Indian growth accelerated at 7.9% in Q4 but challenges persist

Business & Politics

June 1, 2016

/ By / New Delhi



The acceleration of growth in the 4th quarter – January-March, at 7.9% has powered the Indian economy that has crossed the symbolic mark of a 2 trillion dollars economy, at INR exchange rate of around 67 dollars. On the whole, in 2015-2016, India grew at 7.6%, boosted by this last leg acceleration. But challenges persist, notably in a still weak rural economy and in a fragile international context that could weight on the external demand.

So far, the forecast are good in terms of monsoon and the salary hikes in the government sector, under the Seventh Pay Commission’s recommendations, should boost the domestic demand. Private consumption grew at 7.4% in 2015-2016. But private investment remains weak and the economy still faces challenges.

Experts from international organisations such as the International Monetary Fund (IMF), the World Bank, or from a prominent credit rating agency like Moody’s, anticipate a gradual acceleration of the Indian economy in the coming years. But they always do it using two types of notable precautions.

The dependence on the external environment

As a first precaution, they factor a good international environment on which India still heavily depends on. For instance, India has been taking advantage recently of some low commodity prices, such as oil and gas. It has a positive effect on its current account balance and gives the government some room for manoeuvre, in terms of public spending. It allows India for example, to decrease the level of fuel subsidies more easily, to reduce its deficit or allocate the money in some other area.

But this positive environment will not last forever as commodity prices are cyclical by nature. Because of low price levels, oil and gas production capacities and investments have already started reducing in countries such as the United States, preparing the ground for an inevitable rebound of the oil market. The only questions are: when will the rebound happen and how big will it be.

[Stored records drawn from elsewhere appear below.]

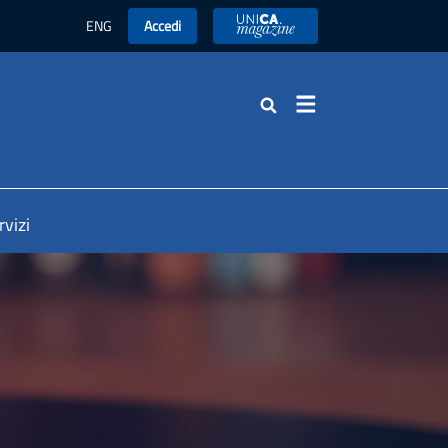
ENG
Accedi
UniCA News
Cerca
rvizi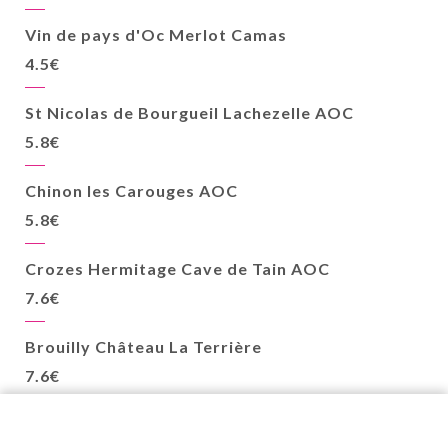
Vin de pays d'Oc Merlot Camas
4.5€
St Nicolas de Bourgueil Lachezelle AOC
5.8€
Chinon les Carouges AOC
5.8€
Crozes Hermitage Cave de Tain AOC
7.6€
Brouilly Château La Terrière
7.6€
BORDEAUX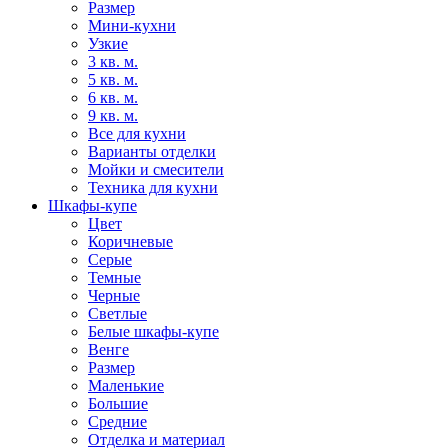
Размер
Мини-кухни
Узкие
3 кв. м.
5 кв. м.
6 кв. м.
9 кв. м.
Все для кухни
Варианты отделки
Мойки и смесители
Техника для кухни
Шкафы-купе
Цвет
Коричневые
Серые
Темные
Черные
Светлые
Белые шкафы-купе
Венге
Размер
Маленькие
Большие
Средние
Отделка и материал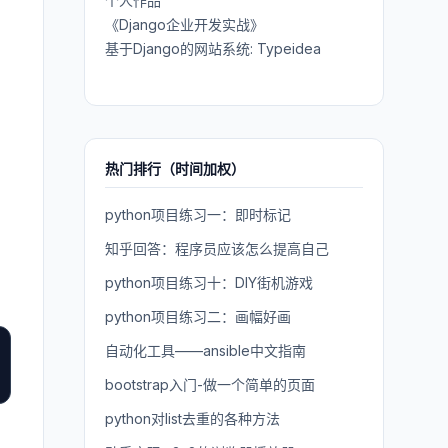
个人作品
《Django企业开发实战》
基于Django的网站系统: Typeidea
热门排行（时间加权）
python项目练习一：即时标记
知乎回答：程序员应该怎么提高自己
python项目练习十：DIY街机游戏
python项目练习二：画幅好画
自动化工具——ansible中文指南
bootstrap入门-做一个简单的页面
python对list去重的各种方法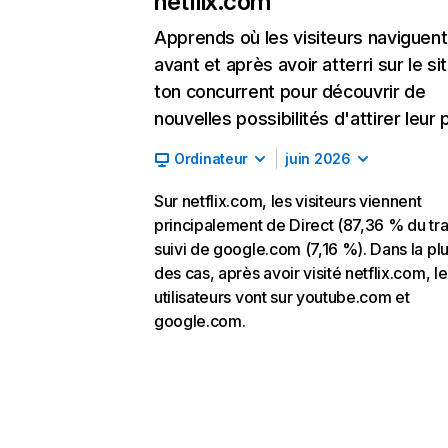
netflix.com
Apprends où les visiteurs naviguent
avant et après avoir atterri sur le si
ton concurrent pour découvrir de
nouvelles possibilités d'attirer leur p
Ordinateur
juin 2026
Sur netflix.com, les visiteurs viennent
principalement de Direct (87,36 % du traf
suivi de google.com (7,16 %). Dans la pl
des cas, après avoir visité netflix.com, l
utilisateurs vont sur youtube.com et
google.com.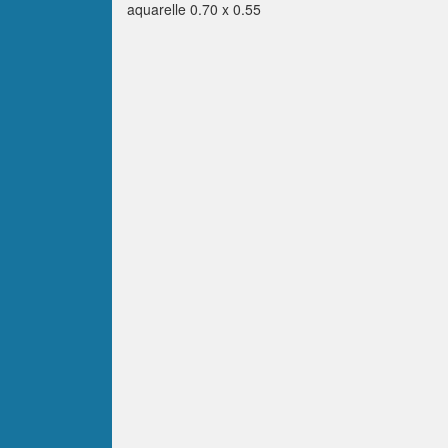
aquarelle 0.70 x 0.55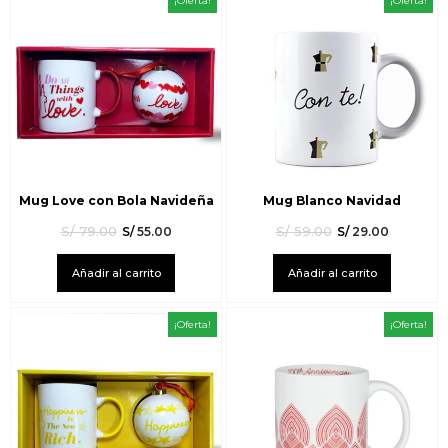
¡Oferta!
¡Oferta!
Mug Love con Bola Navideña
Mug Blanco Navidad
S/
79.00
S/
59.00
S/
55.00
S/
29.00
Añadir al carrito
Añadir al carrito
¡Oferta!
¡Oferta!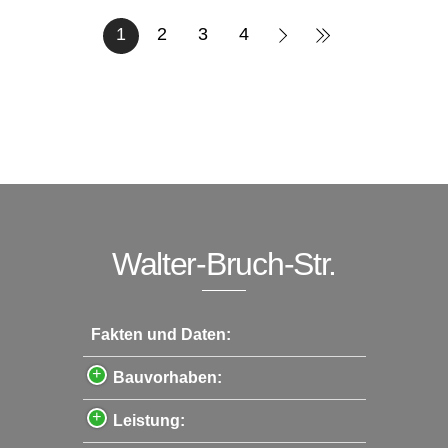
1
2
3
4
Walter-Bruch-Str.
Fakten und Daten:
Bauvorhaben:
Leistung: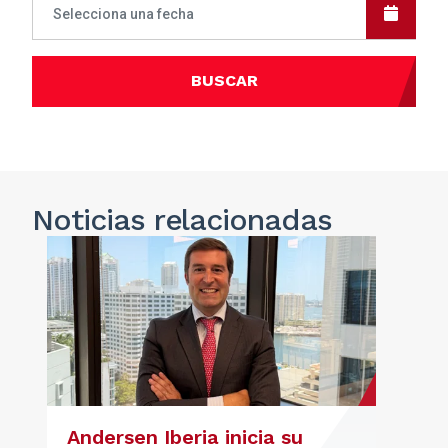
BUSCAR
Noticias
relacionadas
Andersen Iberia inicia su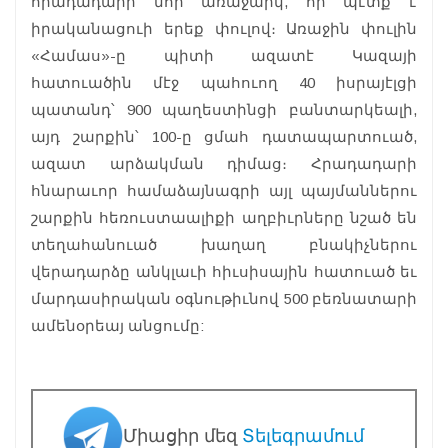
հրադադարի նոր առաջարկ, որ պէտք է
իրականացուի երեք փուլով։ Առաջին փուլին
«Համաս»-ը պիտի ազատէ Կազայի
հատուածին մէջ պահուող 40 իսրայէլցի
պատանդ՝ 900 պաղեստինցի բանտարկեալի,
այդ շարքին՝ 100-ը ցմահ դատապարտուած,
ազատ արձակման դիմաց։ Հրադադարի
հնարաւոր համաձայնագրի այլ պայմաններու
շարքին հեռուստաալիքի աղբիւրները նշած են
տեղահանուած խաղաղ բնակիչներու
վերադարձը անկլաւի հիւսիսային հատուած եւ
մարդասիրական օգնութիւնով 500 բեռնատարի
ամենօրեայ անցումը:
Միացիր մեզ
Տելեգրամում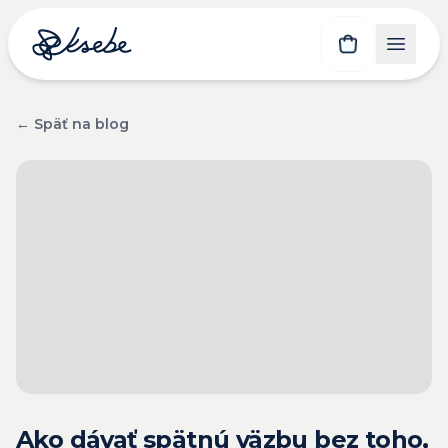
← Späť na blog
Ako dávať spätnú väzbu bez toho,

Also, regarding the international context, so far India has limited its exposure to external problems like the Chinese economic slowdown. But in a world economy highly interdependent and instable (political crisis in Syria, Ukraine and so on), where engines of growth are very weak (Europe, Japan) or fragile (US, China), a scenario similar to the one that occurred after the 2008 world financial crisis could well happen again – a slowdown in India because of a financial crisis and a lack of demand outside ; and because of persistent inner weaknesses, which prevent the country to fully rely on an internal engine of growth, at least as a temporary relay.

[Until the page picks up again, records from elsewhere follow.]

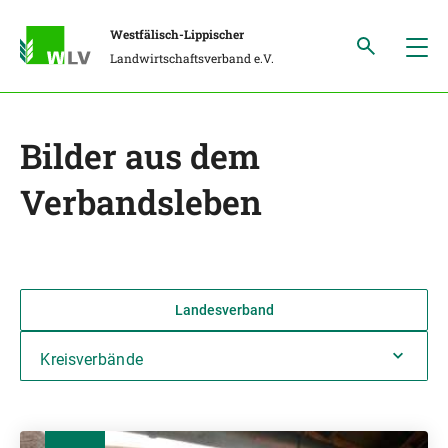
Westfälisch-Lippischer
Landwirtschaftsverband e.V.
Bilder aus dem
Verbandsleben
Landesverband
Kreisverbände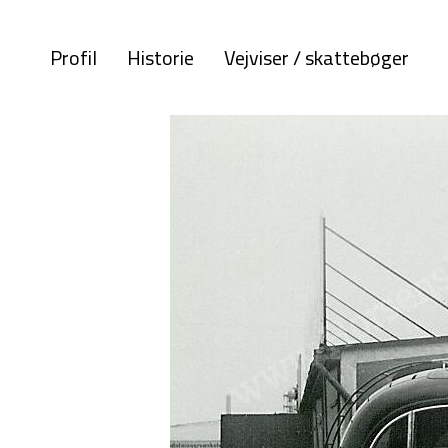
Profil
Historie
Vejviser / skattebøger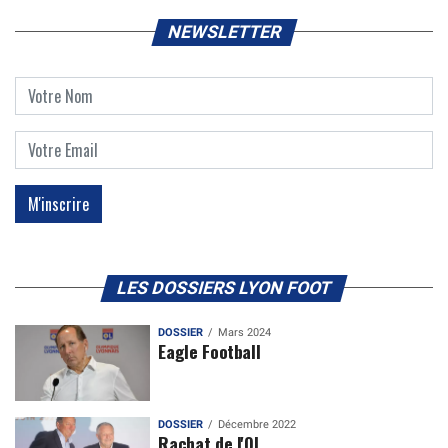
NEWSLETTER
LES DOSSIERS LYON FOOT
DOSSIER
Mars 2024
Eagle Football
DOSSIER
Décembre 2022
Rachat de l'OL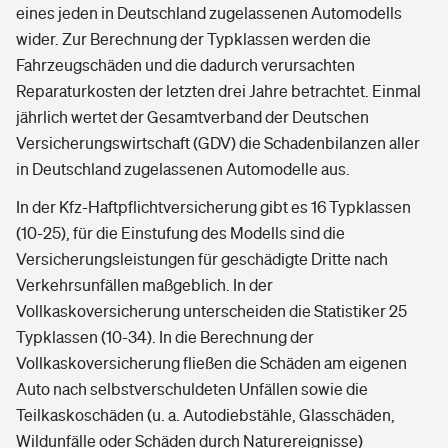
eines jeden in Deutschland zugelassenen Automodells
wider. Zur Berechnung der Typklassen werden die
Fahrzeugschäden und die dadurch verursachten
Reparaturkosten der letzten drei Jahre betrachtet. Einmal
jährlich wertet der Gesamtverband der Deutschen
Versicherungswirtschaft (GDV) die Schadenbilanzen aller
in Deutschland zugelassenen Automodelle aus.
In der Kfz-Haftpflichtversicherung gibt es 16 Typklassen
(10-25), für die Einstufung des Modells sind die
Versicherungsleistungen für geschädigte Dritte nach
Verkehrsunfällen maßgeblich. In der
Vollkaskoversicherung unterscheiden die Statistiker 25
Typklassen (10-34). In die Berechnung der
Vollkaskoversicherung fließen die Schäden am eigenen
Auto nach selbstverschuldeten Unfällen sowie die
Teilkaskoschäden (u. a. Autodiebstähle, Glasschäden,
Wildunfälle oder Schäden durch Naturereignisse)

Bank clean up and elevated corporate debt

India, thanks to the Reserve Bank of India’s sound policy has a much more stable currency, less inflation and a far better reputation amongst international financial investors than in the past. Hence it has a reduced exposure to a currency crisis that was one its most dreaded risks in the recent past, up until the last one in 2013. There is still the second notable precaution taken by economic observers though – they warn against the negative factors that are still in place in the Indian economy on both the investment level and the demand level. On the investment side, Moody’s underlines for instance, the persistent need for banks’ balance sheet repair and points at an ‘elevated corporate debt.’ RBI is on the same line, trying continuously to clean up the banking system and to open it to new sectors, to increase its level of competition and to make the financial system less accident prone.

Rural issues: droughts and price volatility

On the demand side, even if interest rates are on a downward path, there is a persistent pressure on consumers, particularly from rural areas, because of food price inflation and droughts. The Indian economy has improved for sure and is looked at positively from abroad but ultimately it needs to expand its internal engine of growth. In a country with a population still mostly living in rural areas, that must be done by continuously addressing key questions such as a better access to credit facilities for farmers and more stability in agricultural prices. With a stronger domestic market, India will then become less vulnerable to an erratic international economic environment.